Meta data: Has the reel run out for Instagram brands?

Sonawane launched the wheelchair in 2015 with a website and a blog post explaining the product and the ideal customer: elderly or disabled folks who do not want to rely on a caretaker 24×7. “We were hoping to serve 1,000 customers but we ended up with more than 10,000.”

A sharp, targeted pitch in a blog post gave Frido early success. Now, three years later, he continues to market Frido’s existing and upcoming product line on X, formerly known as Twitter, through his own verified account. He has nearly 20,000 followers on the platform, while Frido has less than 5,000.

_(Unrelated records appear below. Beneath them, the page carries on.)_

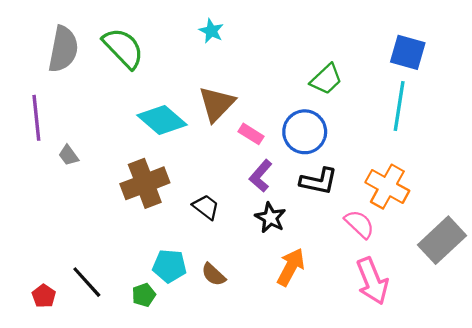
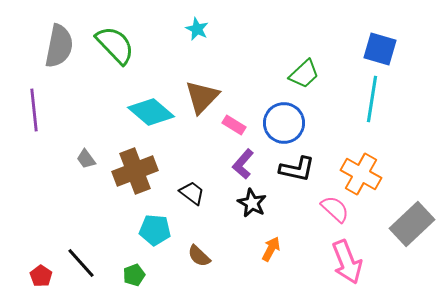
gray trapezoid: (69, 155) -> (86, 159), moved
cyan pentagon: (169, 266) -> (155, 230), moved
orange arrow: (291, 267) -> (271, 249), size x0.7

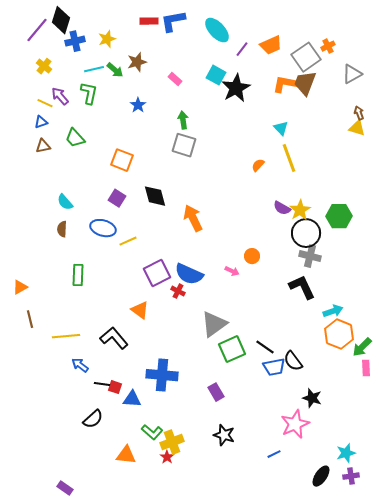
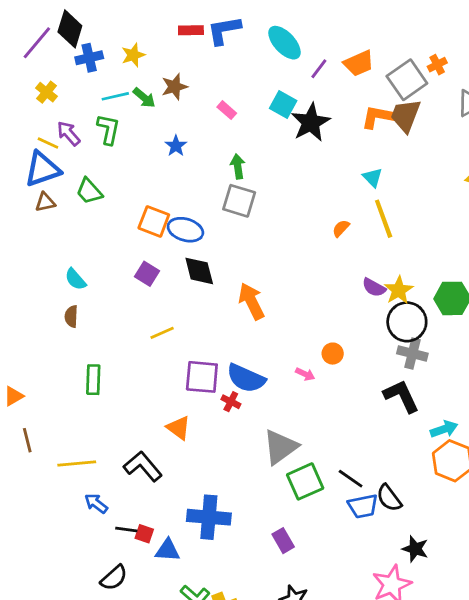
blue triangle: (41, 122) -> (42, 169), size x2.0
blue ellipse: (103, 228) -> (185, 230), moved
purple square: (157, 273) -> (202, 377), turned 32

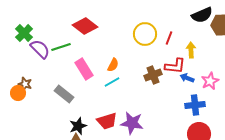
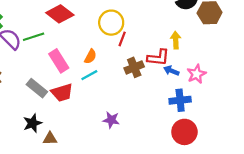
yellow circle: (145, 34) -> (111, 23), moved
red line: (169, 38) -> (122, 39), moved
red trapezoid: (107, 121) -> (62, 93), moved
purple star: (132, 123) -> (111, 120), size x0.7
black star: (78, 126) -> (32, 123), moved

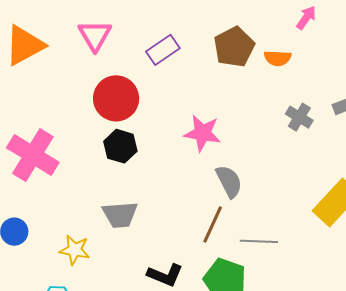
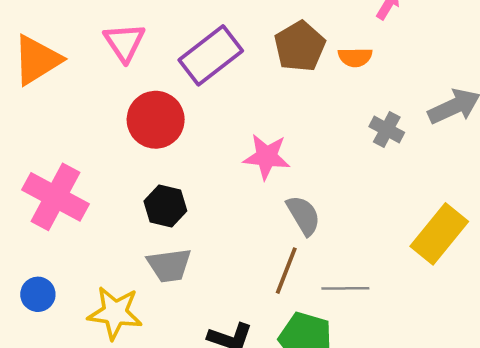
purple rectangle: (163, 50) -> (211, 55), size x1.5
black hexagon: (120, 146) -> (165, 206), moved
yellow star: (75, 250) -> (115, 313), size x1.4

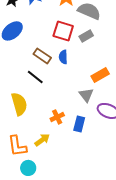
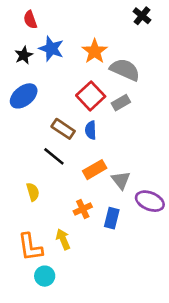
red square: (63, 31) -> (91, 96), turned 30
orange rectangle: (100, 75) -> (95, 170), moved
yellow semicircle: (19, 104) -> (33, 192), size x0.6
yellow arrow: (42, 140) -> (63, 239), turned -77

“My posts [on X] get roughly 2 million views a week,” Sonawane says. “It has been a useful channel to get feedback as well, while promoting the brand. We get tens of new product requests every week packed with a lot of insights.”

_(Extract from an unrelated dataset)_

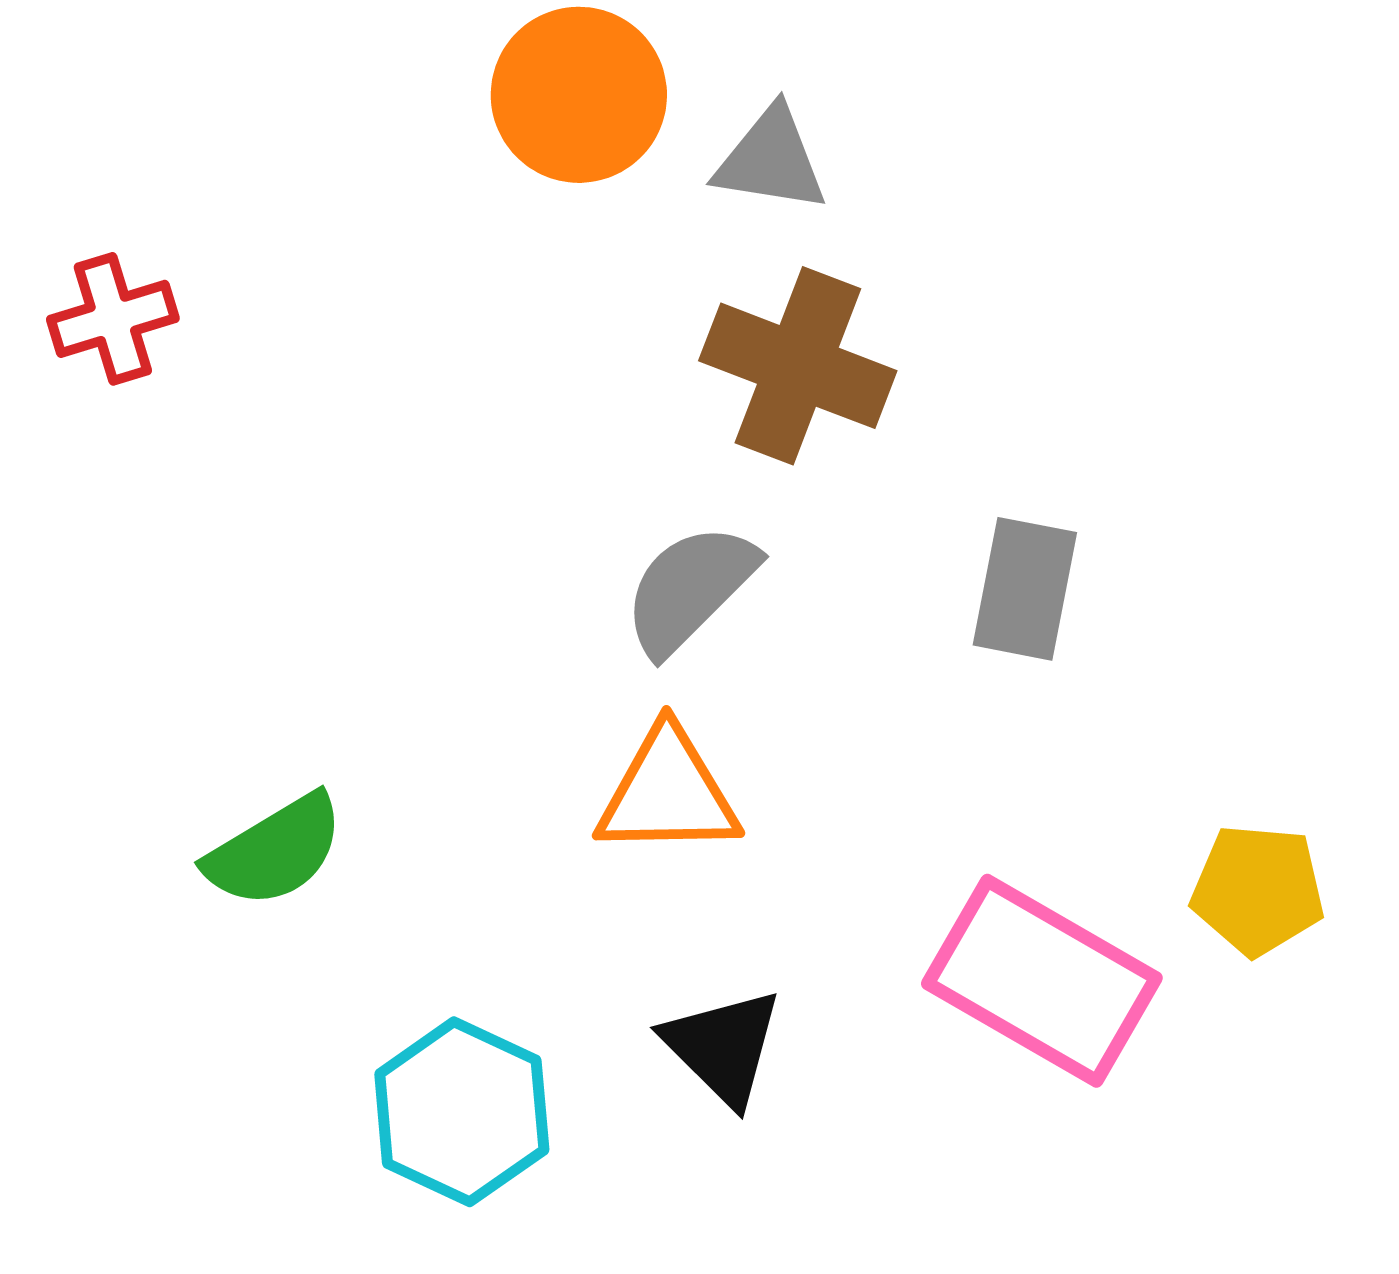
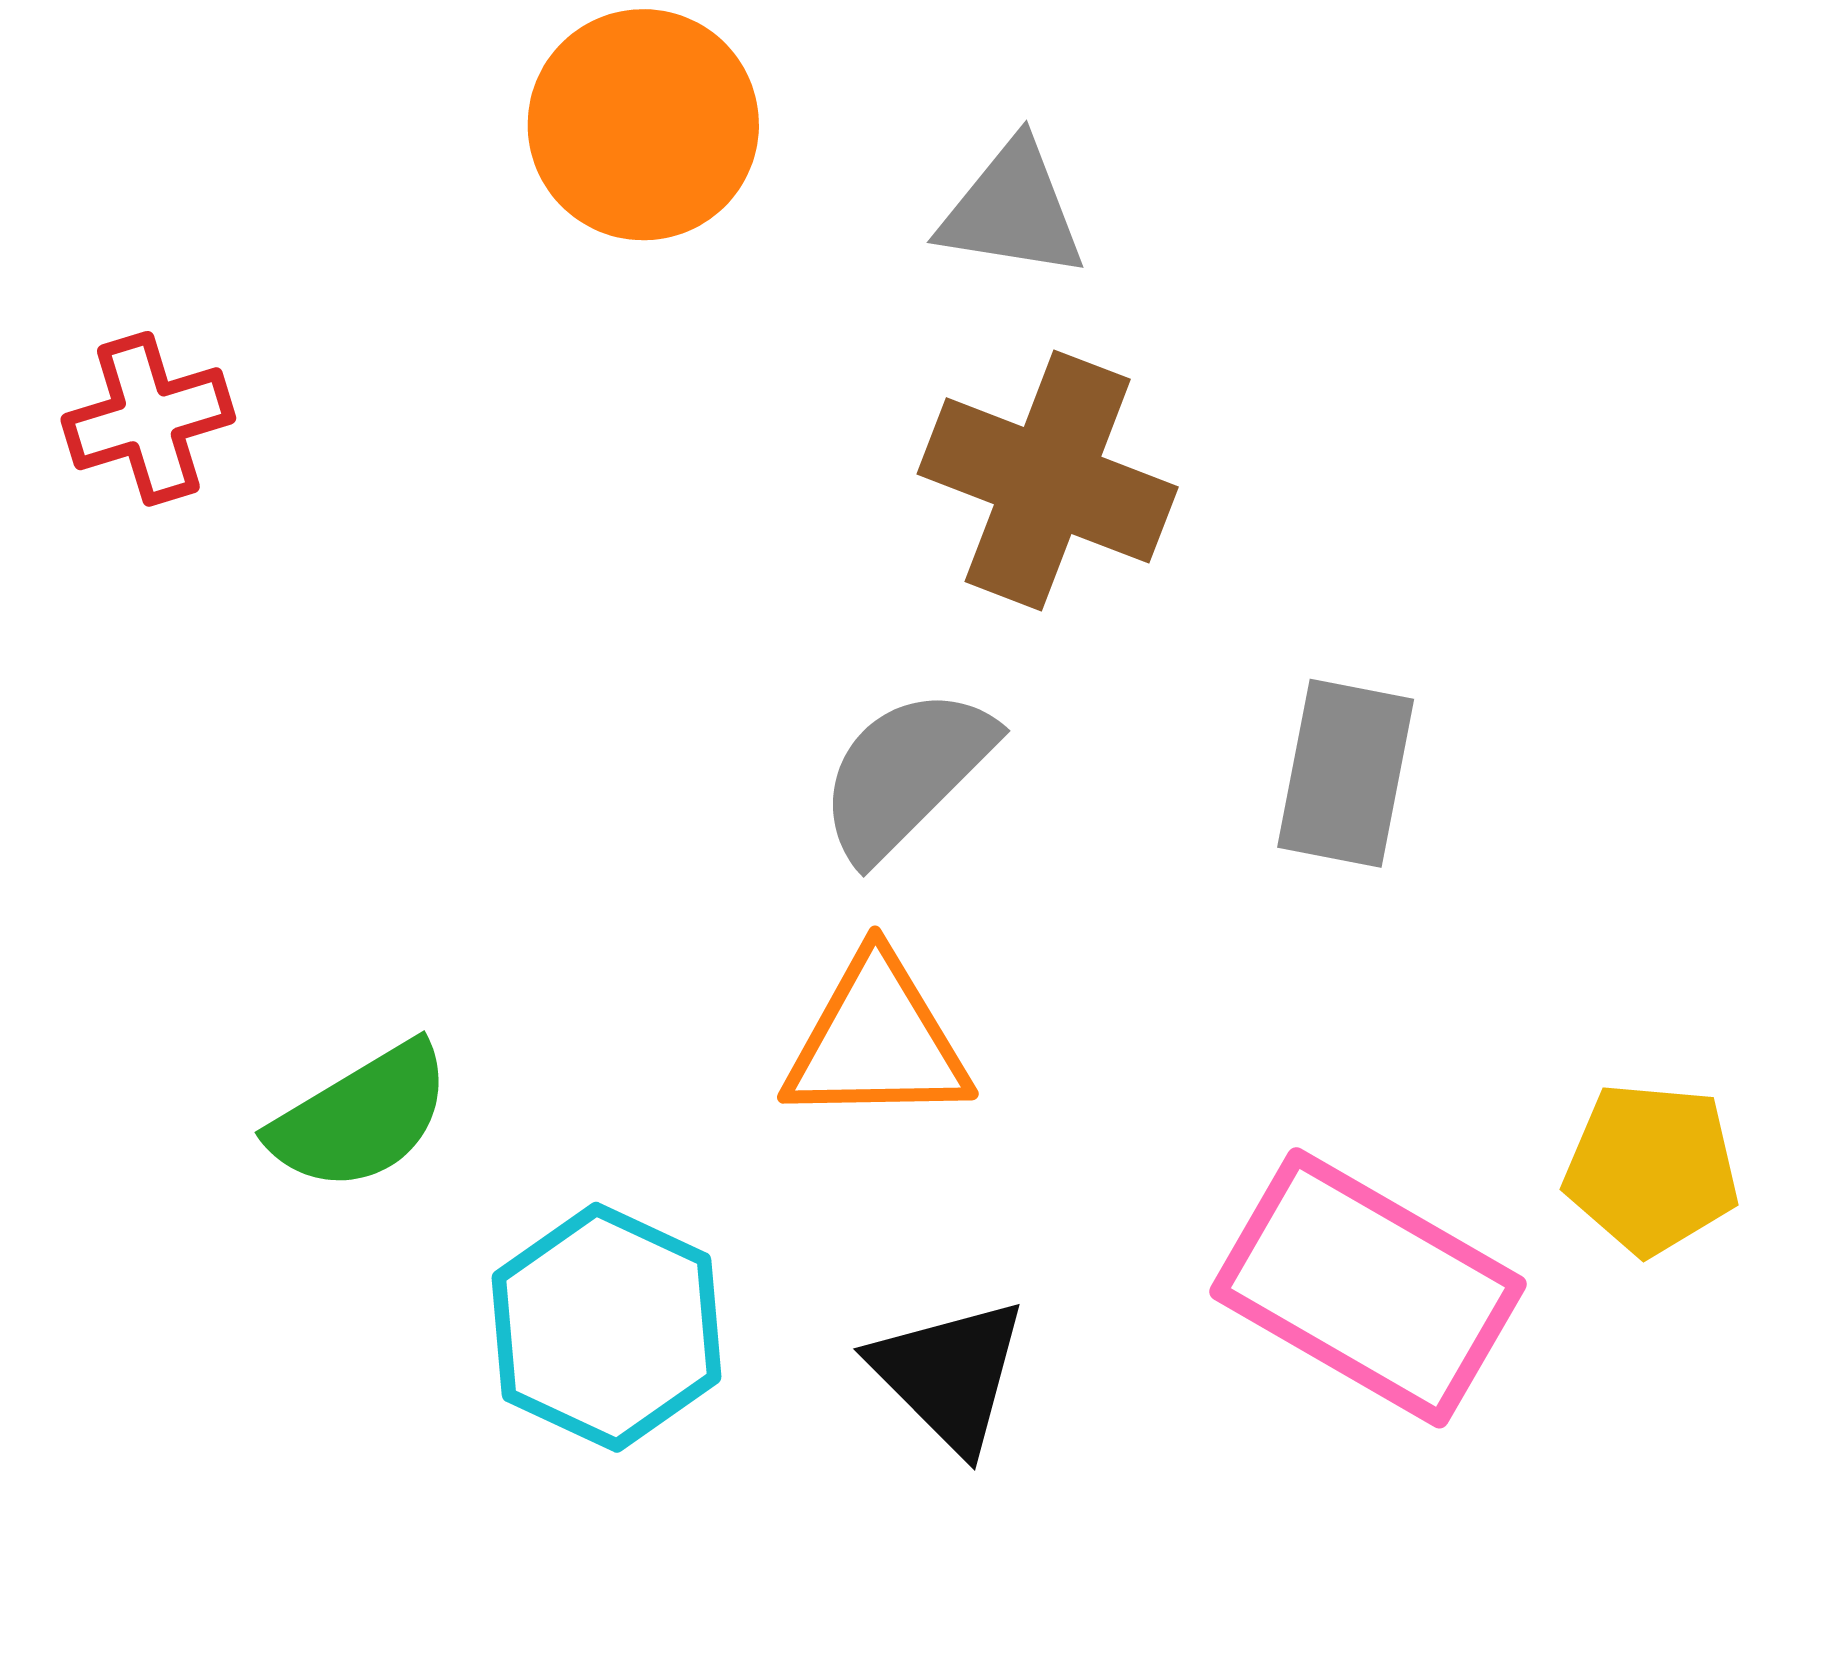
orange circle: (579, 95) -> (643, 125), moved
cyan hexagon: (462, 1112) -> (607, 1327), moved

Sonawane isn’t alone. Where once they would lean on social media giant Meta’s Instagram platform, entrepreneurs running early-stage direct-to-consumer (D2C) brands are now supplementing their digital marketing strategies by harnessing other social media platforms, including X and LinkedIn. They are asking for help with fundraising, announcing product launches, running flash sales personally, answering customer complaints, even fighting larger competitors.

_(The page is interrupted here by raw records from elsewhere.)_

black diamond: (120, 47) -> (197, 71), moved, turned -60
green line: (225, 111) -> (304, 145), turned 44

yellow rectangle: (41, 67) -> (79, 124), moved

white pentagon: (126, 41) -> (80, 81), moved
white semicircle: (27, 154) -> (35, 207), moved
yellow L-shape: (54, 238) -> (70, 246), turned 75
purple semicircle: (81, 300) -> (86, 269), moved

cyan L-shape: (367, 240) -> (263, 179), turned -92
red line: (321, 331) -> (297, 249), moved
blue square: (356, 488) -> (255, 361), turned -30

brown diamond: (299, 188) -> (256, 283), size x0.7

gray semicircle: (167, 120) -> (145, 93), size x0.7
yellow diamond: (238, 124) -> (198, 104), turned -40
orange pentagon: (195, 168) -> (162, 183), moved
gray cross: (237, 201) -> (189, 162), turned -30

Consequently, Instagram is slowly losing its status as the go-to channel for performance marketing—click-to-convert ads that push an online user to buy something right away. Instead, ads running on e-commerce and quick commerce platforms are rapidly displacing it. This is taking place at a time when advertising on Meta has become expensive.

So, is the era of the ‘Instagram Brand’ drawing to a close?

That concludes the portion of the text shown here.